We're getting there, Daniel, but I still see a potential bottleneck: wireless bandwidth. The folks at RevolutionLinux have taken Netbooks and installed a stripped down Linux that just loads the NX client which then connects to the LTSP server. It's not quite thin client, but it's close. It addresses the bandwidth issue that wireless has, but at the expense of needing to install a local OS, however small, and giving up the local application option. Unless you give up local apps--which means video--I don't think wireless has the bandwidth yet. I have wondered what one could do with multiple WAPs in a room but even then I think you'd have more demand than could be supported with 20+ netbooks in a room.

Another pitfall of the above plan is that the netbook is no longer a thin client. Because of the way wireless works--needing to specify parameters such as which SSID to join--I don't know that a netbook that loads its OS via the network is possible. However, I plan to explore putting the OS-NX onto a pico USB stick, and booting from that. They're cheap, about about $6 a piece right now. That way, the techs can just crank out a whole bunch of the sticks, put them into the netbooks, and give some extras to the teachers. When a student gets one that doesn't boot because the previous user managed to trash it (intentionally or otherwise), the teacher can just replace it with one of the extras. Using USB sticks means the techs can prepare them without having to gather up all the netbooks, reducing their load.

Peter

Daniel Howard wrote:
After watching teachers and students use the K12LTSP system here in Atlanta, in detail in elementary and now middle school, my vote for the killer app/use case to make OpenSource become truly mainstream in education is...drum roll...

Netbooks capable of also running as thin clients over wireless LAN

Here's why: netbooks, especially when they get below $200, are designed for the key applications for education: web access, office suite (mainly word processing, presentation, and spreadsheet), and to a lesser extent, image manipulation. We set up a MAC lab in my daughter's middle school and while Garage Band, iVideo, etc. were big hits when a teacher was dedicated to running the lab, this year that teacher is doing a science classroom, so guess what the other teachers use the Mac lab for? Web access and word processing.

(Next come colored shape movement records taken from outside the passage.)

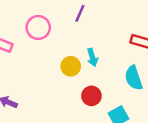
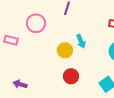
red circle: (91, 96) -> (71, 76), moved

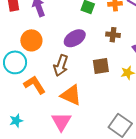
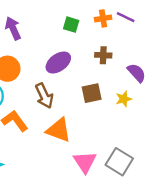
brown arrow: (61, 65) -> (44, 96), turned -40
pink triangle: (61, 122) -> (85, 162), moved

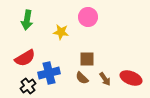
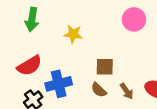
pink circle: (88, 17) -> (134, 19), moved

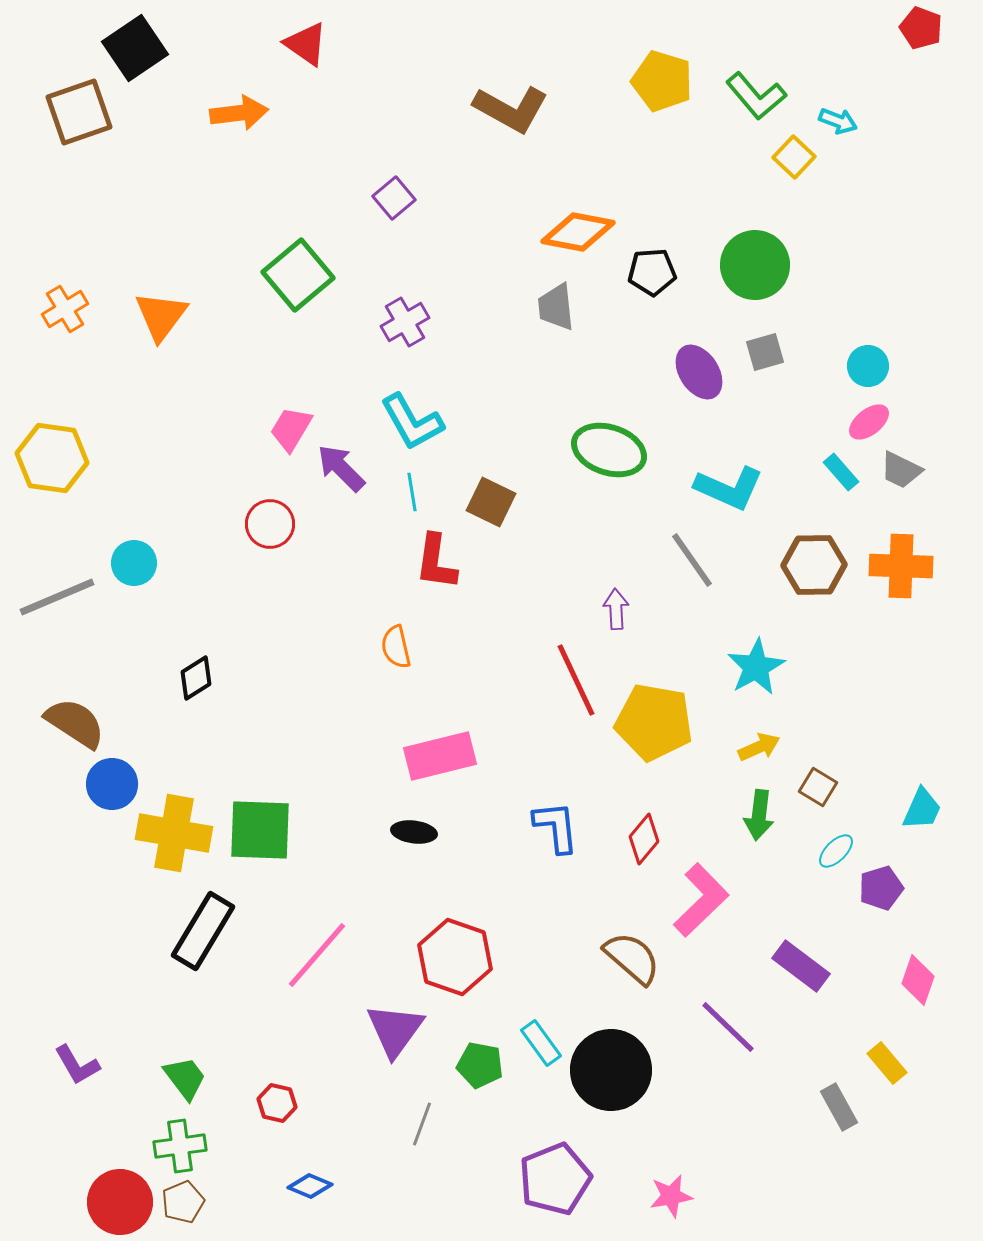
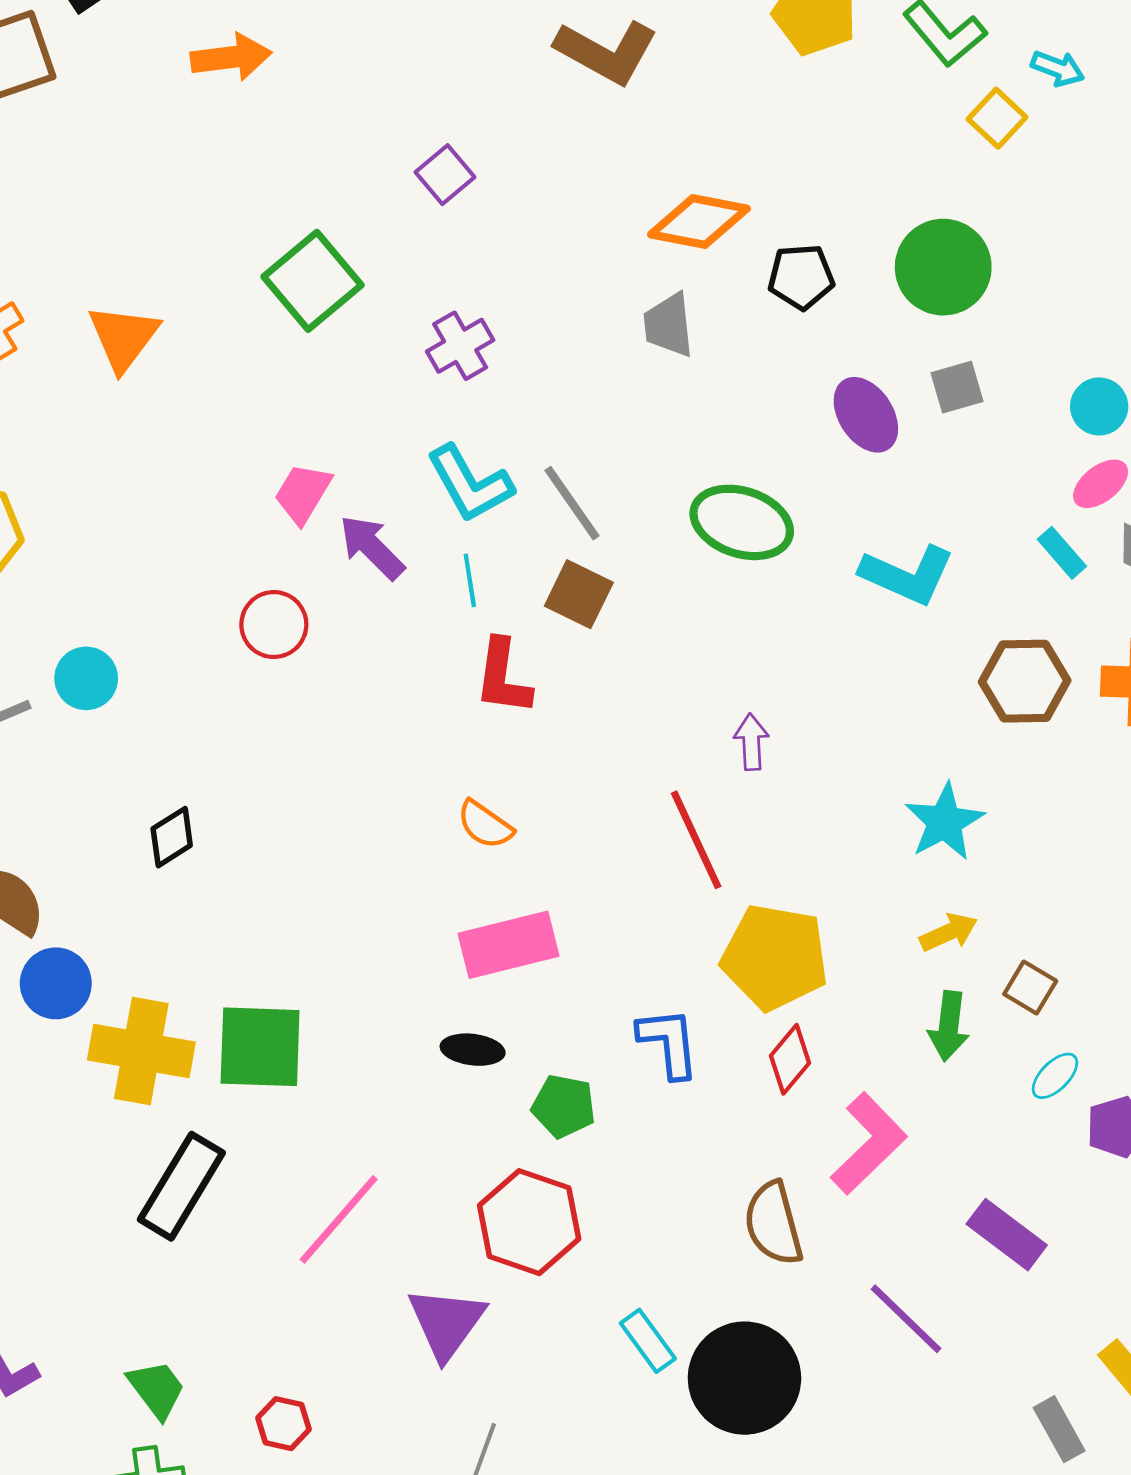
gray line: (692, 560) -> (572, 503), moved
orange semicircle: (396, 647) -> (485, 825), moved, turned -42
yellow pentagon: (654, 722) -> (775, 957), moved
brown semicircle: (632, 958) -> (773, 1224), turned -146
green pentagon: (480, 1065) -> (564, 1106), moved

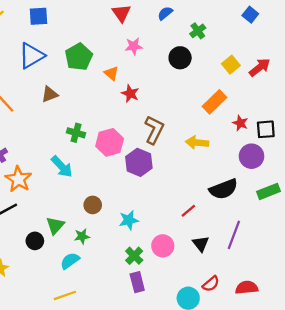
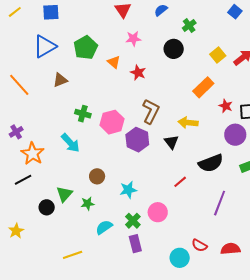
red star: (130, 94) -> (138, 73), moved
black triangle: (201, 244) -> (171, 142), moved
cyan semicircle: (70, 261) -> (104, 227), moved
red semicircle: (211, 284) -> (199, 245), turned 70

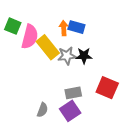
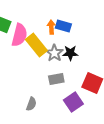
gray star: (67, 56) -> (54, 53), turned -30
gray rectangle: (73, 93) -> (56, 79), moved
purple square: (70, 111) -> (73, 102), moved

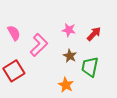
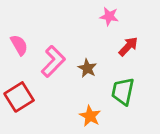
pink star: (69, 30) -> (109, 16), moved
brown star: (70, 56) -> (87, 68), moved

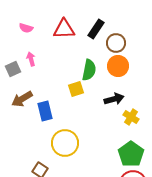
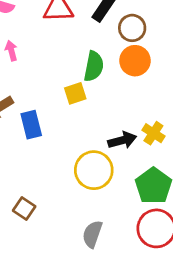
black arrow: (114, 99) -> (122, 140), moved
yellow circle: (65, 143) -> (94, 170), moved

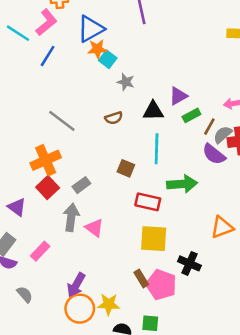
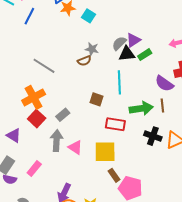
cyan square: (108, 59) -> (88, 16), moved
gray star: (126, 82) -> (92, 49), moved
black triangle: (153, 111) -> (127, 54), moved
brown line: (209, 127) -> (162, 105), moved, turned -32
gray semicircle: (223, 135) -> (119, 43), moved
yellow square: (154, 239) -> (105, 152), moved
black cross: (189, 263) -> (153, 136), moved
brown rectangle: (141, 278) -> (114, 175), moved

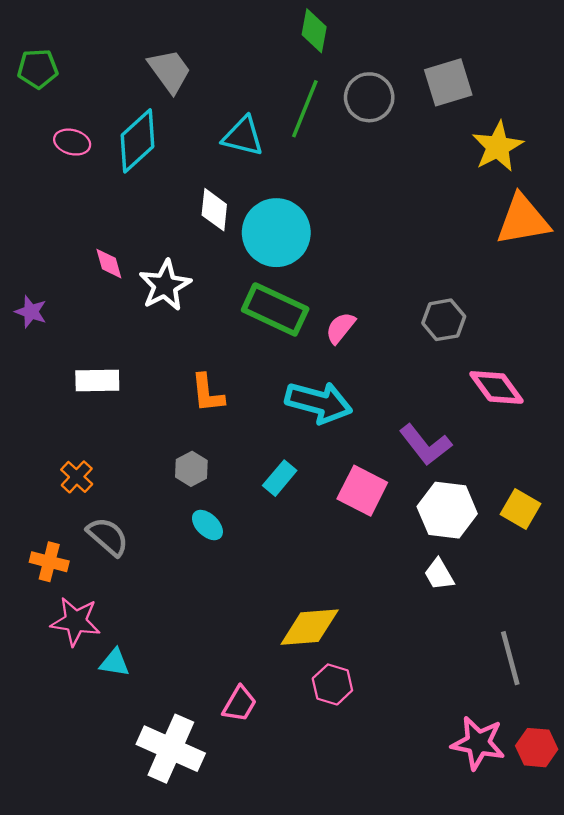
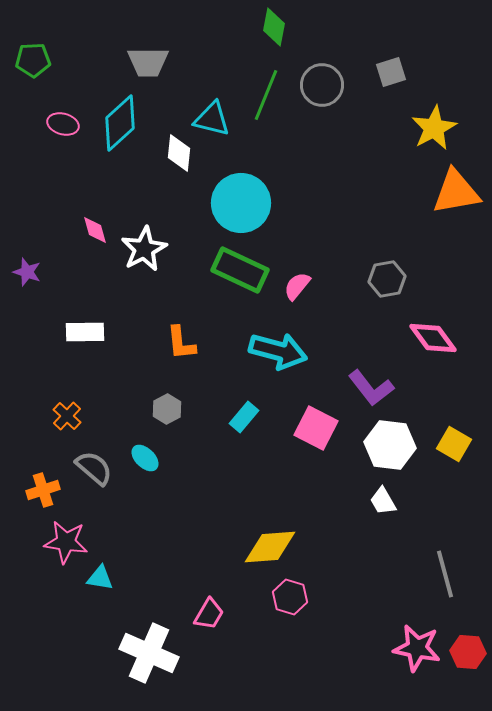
gray trapezoid: (170, 71) -> (148, 62), turned 126
gray square: (448, 82) -> (391, 72), size x0.7
white diamond: (214, 210) -> (179, 153), moved
cyan ellipse: (207, 525) -> (145, 458), moved
orange cross: (49, 562) -> (43, 490), turned -32

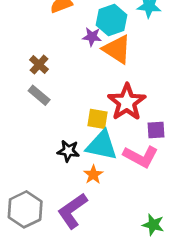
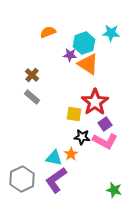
purple square: (156, 130) -> (105, 124), moved, turned -32
cyan triangle: (102, 145) -> (54, 158), moved, size x0.7
black star: (68, 151) -> (82, 137), moved

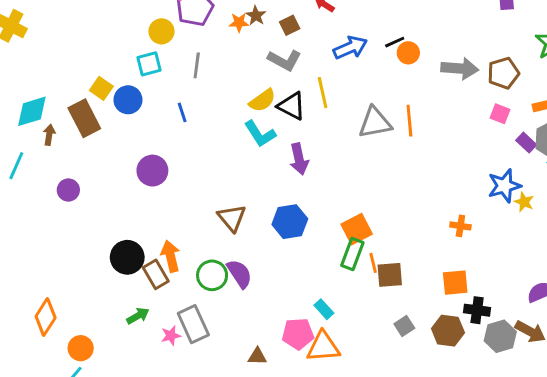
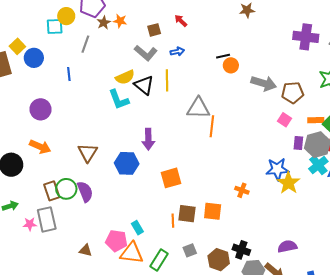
brown star: (256, 16) -> (104, 23), moved
blue arrow: (350, 48) -> (177, 51), moved, size x0.6
cyan square: (149, 64) -> (55, 27), moved
orange line: (409, 121) -> (212, 126), moved
purple rectangle: (526, 143) -> (298, 143), turned 40
purple arrow: (299, 159) -> (148, 139), moved
yellow star: (524, 202) -> (288, 183), size x1.6
green rectangle: (352, 254) -> (159, 260), moved
orange arrow: (170, 256) -> (40, 147), moved, turned 115
orange line: (373, 263) -> (173, 221), moved
brown rectangle: (156, 274) -> (52, 191), moved
orange square: (455, 283) -> (213, 211), moved

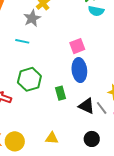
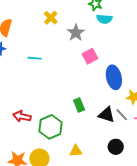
gray star: (32, 18) -> (76, 33), moved
blue ellipse: (79, 70) -> (114, 77), moved
green hexagon: (29, 79) -> (51, 127), moved

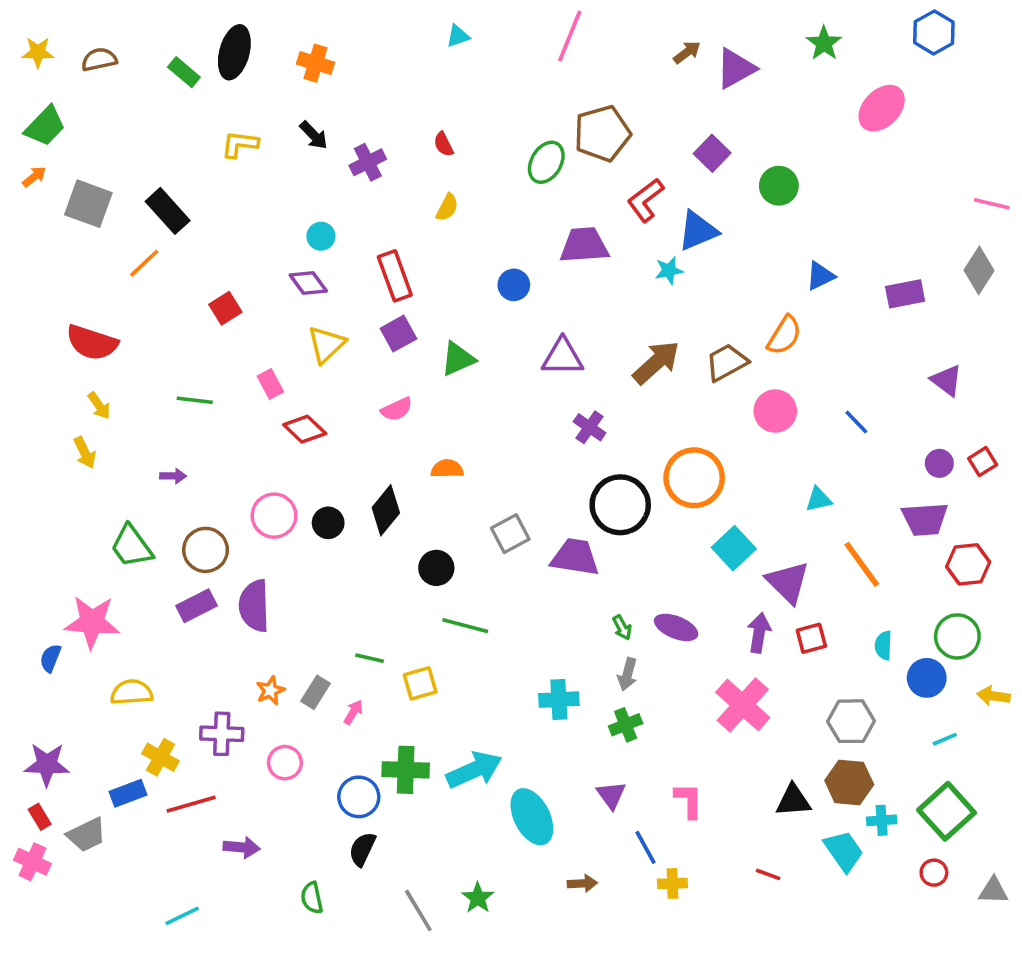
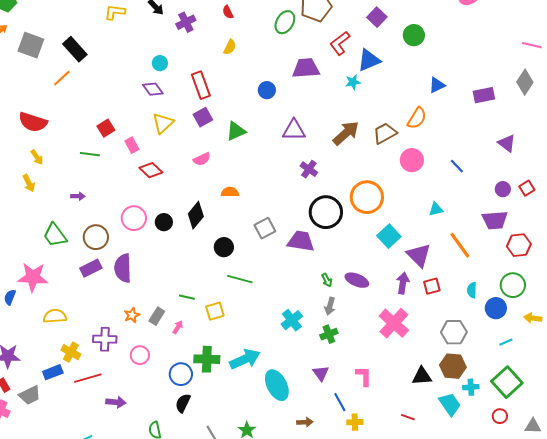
red square: (225, 308) -> (106, 128), moved
cyan cross: (559, 700) -> (292, 320), turned -35

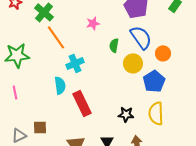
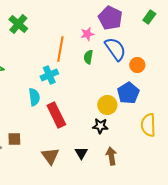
pink star: (93, 23) -> (87, 34), moved
orange line: (56, 37) -> (60, 49), moved, turned 45
yellow circle: (133, 63) -> (107, 105), moved
yellow semicircle: (156, 113) -> (148, 125), moved

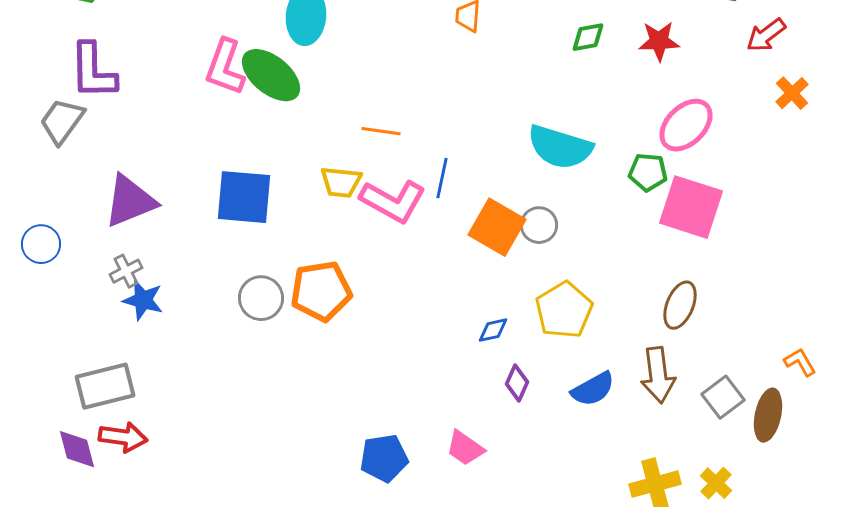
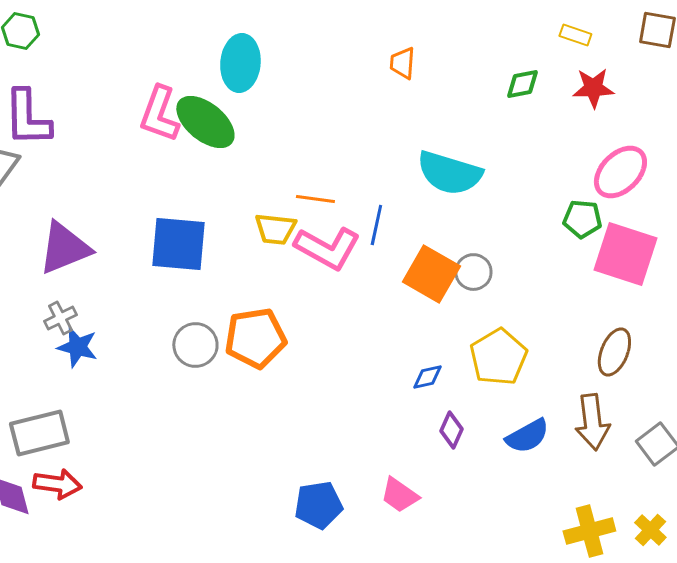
orange line: (381, 131) -> (315, 199), moved
cyan semicircle: (560, 147) -> (449, 173), moved

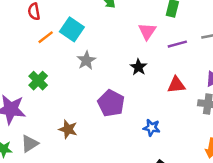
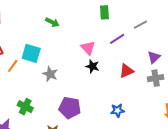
pink triangle: (147, 31) -> (88, 48), moved
green cross: (38, 81) -> (25, 107), moved
purple pentagon: (111, 103) -> (70, 108), moved

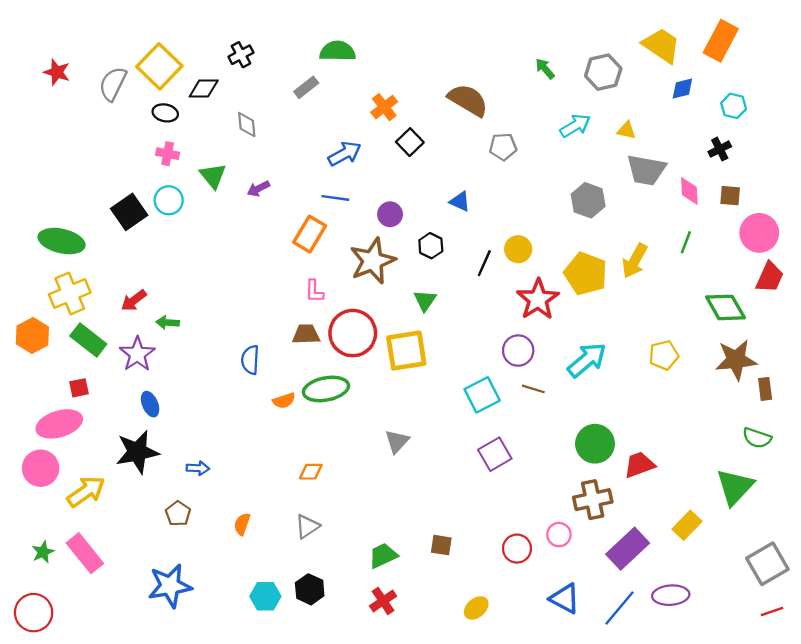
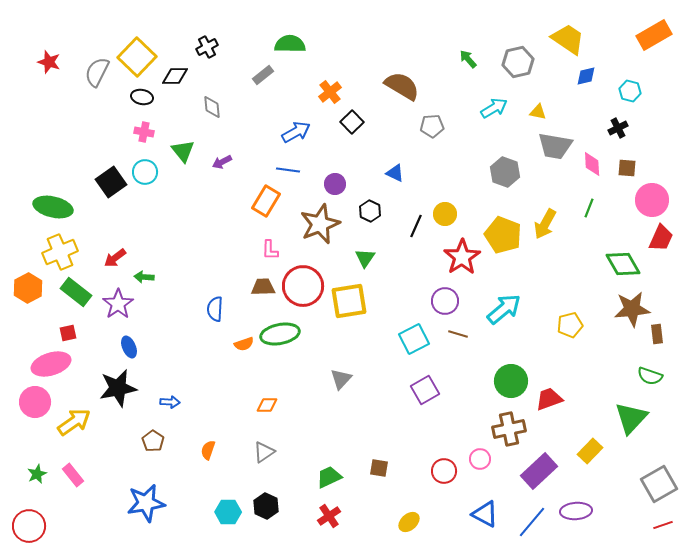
orange rectangle: (721, 41) -> (654, 35), moved, turned 32
yellow pentagon: (664, 355) -> (570, 325), moved
pink rectangle: (85, 553) -> (73, 475), size x0.7

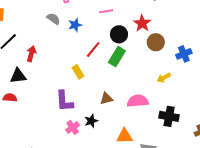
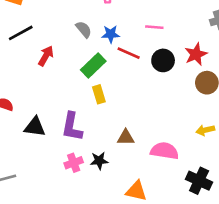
gray semicircle: (53, 19) -> (84, 29), moved
red line: (93, 49) -> (129, 53), moved, turned 60
green rectangle: (117, 57) -> (93, 66), moved
black triangle: (18, 76) -> (35, 127), moved

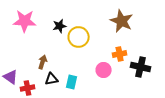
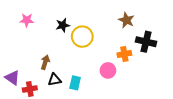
pink star: (25, 21) -> (27, 20), size x0.6
brown star: (122, 21) -> (126, 20), size x0.7
black cross: (141, 67) -> (146, 42), moved

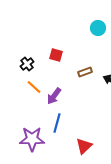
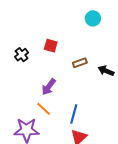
orange line: (34, 87) -> (44, 109), moved
blue line: (57, 123) -> (74, 114), moved

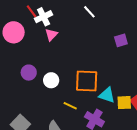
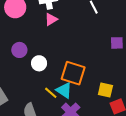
cyan triangle: (107, 95) -> (64, 90), moved
yellow square: (124, 103) -> (105, 90), moved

The only real thing holding netbooks back is the same thing holding back our initial thin client rollout, that of supporting video w/o choppy playout. But if the netbook has at least 250 MB RAM and can run the browser/decoder locally, that would solve that problem, and the far lower electricity requirements coupled with mobility and ability to run them as thin clients over a wireless network, that solves all the classroom wiring issues. And if HiVision ever makes good its claim to offer $98 netbooks, then a netbook would be on the order of the cost of a plotting calculator. For a classroom of say 30 kids, $100 netbooks and a classroom LTSP server would cost about the same as some of those expensive interactive whiteboards, less if the parents supply the netbooks like they often currently do the plotting calculators.

Which is why I want wireless thin client use as well: that opens up all the use cases that interactive whiteboards using applications like TeacherTool and iTalc would allow. Hence my vote for netbooks that can be used as wireless thin clients in addition to their normal standalone use at home. Heck, even the Economist recommends Linux on netbooks now:

http://www.economist.com/science/tq/displaystory.cfm?story_id=12673233

Best, Daniel

Evan Leibovitch wrote:
Les R wrote:
Actually, Moodle is probably the killer app in this context, but really I am talking about a need that only Open Source Software and Open Content can fill -
bringing affordable classes to kids.

Agreed.
I'm not so sure that this goal is best brought about by seeking to define a "killer app" anymore. The software world is so competitive and complex that it's hard to think that any single application would be compelling enough to make people change their operating systems and, indeed, their overall approach to computing.